Dermott parpadeó dos veces.
—Eso no importa.
—Claro que importa.
—He dicho que no importa.
—¿Por qué no?
Dermott parecía desconcertado por la pregunta, aunque sólo un poco.
—No importa cómo se llama porque nunca la llama por su nombre. La llama de distintas maneras, de maneras desagradables, pero nunca usa su nombre. Nunca le muestra ningún respeto. Quizás hace tanto tiempo que no usa su nombre que se le ha olvidado.
—Pero usted conoce su nombre, ¿verdad?
—Por supuesto que sí. Es mi madre. Por supuesto que conozco el nombre de mi madre.
—Entonces, ¿cuál es?
—No le importa. A usted le da igual.
—Aun así, me gustaría saber cuál es.
—No quiero que su nombre esté en su sucio cerebro.
—Si he de simular ser su marido, he de saber su nombre.
—Ha de saber lo que yo quiero que sepa.
—No puedo hacerlo si no sé quién es esa mujer. No me importa lo que diga, para mí no tiene ningún sentido no conocer el nombre de mi propia esposa.
Gurney no tenía claro adonde quería ir a parar Nardo.
¿Se había dado cuenta finalmente de que iban a dirigirle para que representara la agresión de Jimmy Spinks sobre su esposa, Felicity, para que representara lo que había ocurrido veinticuatro años antes? ¿Había caído en la cuenta de que ese Gregory Dermott que un año antes había comprado esa casa podría muy bien ser el hijo de Jimmy y Felicity, el chico de ocho años al que los Servicios Sociales habían tomado bajo custodia tras el desastre familiar? ¿Se le había ocurrido que la mujer que estaba en la cama con una cicatriz en la garganta era casi con total seguridad Felicity Spinks, a la que su hijo había sacado del centro donde había permanecido ingresada desde hacía tanto tiempo?
¿Nardo tenía la esperanza de cambiar la dinámica homicida de la pequeña «obra» que se estaba desarrollando revelando de qué se trataba? ¿Estaba tratando de crear una distracción psicológica con la esperanza de encontrar una vía de escape? ¿O sólo estaba caminando a tientas en la oscuridad, tratando de retrasar lo más posible, como fuera posible, lo que Dermott tenía en la mente?

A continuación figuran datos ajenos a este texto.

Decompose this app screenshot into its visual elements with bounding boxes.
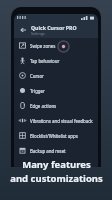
staticText: Tap behaviour: [30, 58, 60, 64]
button[interactable]: Edge actions: [14, 98, 98, 113]
button[interactable]: Trigger: [14, 83, 98, 98]
button[interactable]: Blocklist/Whitelist apps: [14, 128, 98, 143]
staticText: Settings: [31, 31, 45, 36]
button[interactable]: Vibrations and visual feedback: [14, 113, 98, 128]
button[interactable]: Back: [17, 24, 28, 35]
staticText: Swipe zones: [30, 43, 56, 49]
staticText: Trigger: [30, 88, 45, 94]
staticText: Quick Cursor PRO: [31, 24, 77, 31]
staticText: Edge actions: [30, 103, 57, 109]
staticText: Backup and reset: [30, 148, 66, 154]
button[interactable]: Swipe zones: [14, 38, 98, 53]
staticText: Cursor: [30, 73, 44, 79]
staticText: Vibrations and visual feedback: [30, 118, 93, 124]
staticText: Many features: [22, 158, 91, 171]
button[interactable]: Backup and reset: [14, 143, 98, 158]
staticText: Blocklist/Whitelist apps: [30, 133, 78, 139]
button[interactable]: Tap behaviour: [14, 53, 98, 68]
button[interactable]: Cursor: [14, 68, 98, 83]
staticText: and customizations: [10, 172, 103, 185]
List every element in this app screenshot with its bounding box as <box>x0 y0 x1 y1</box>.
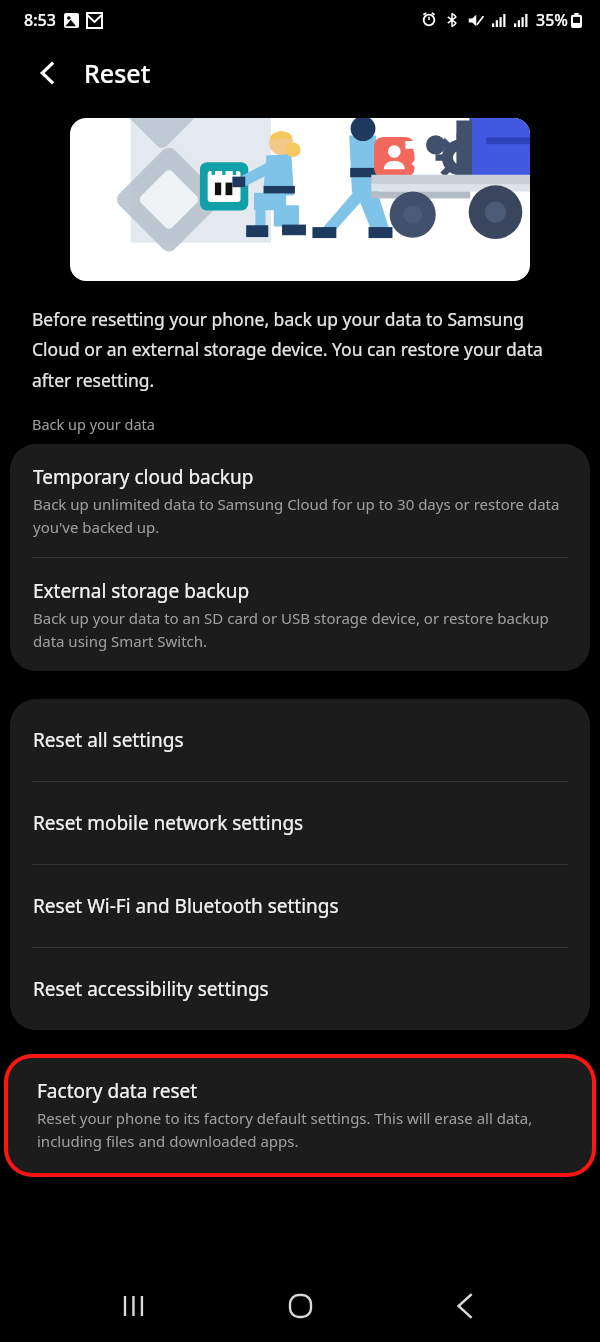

Por supuesto, cabía otra posibilidad. Lo que Nardo estaba haciendo, y la manera en que estaba reaccionando Dermott, podría no tener ningún sentido. Tal vez era la clase de disputa ridículamente trivial por la cual los niños pequeños se pegan con palas de plástico en un arenero y por la cual los hombres airados se pegan y se matan en peleas de bar. Desanimado, sospechó que esa última hipótesis era tan buena como cualquier otra.
—Que piense que no tiene sentido no tiene importancia —dijo Dermott, de nuevo ajustando medio centímetro el ángulo del ganso, con la mirada fija en la garganta de Nardo—. Nada de lo que piense usted tiene la menor importancia. Es hora de que se quite la ropa.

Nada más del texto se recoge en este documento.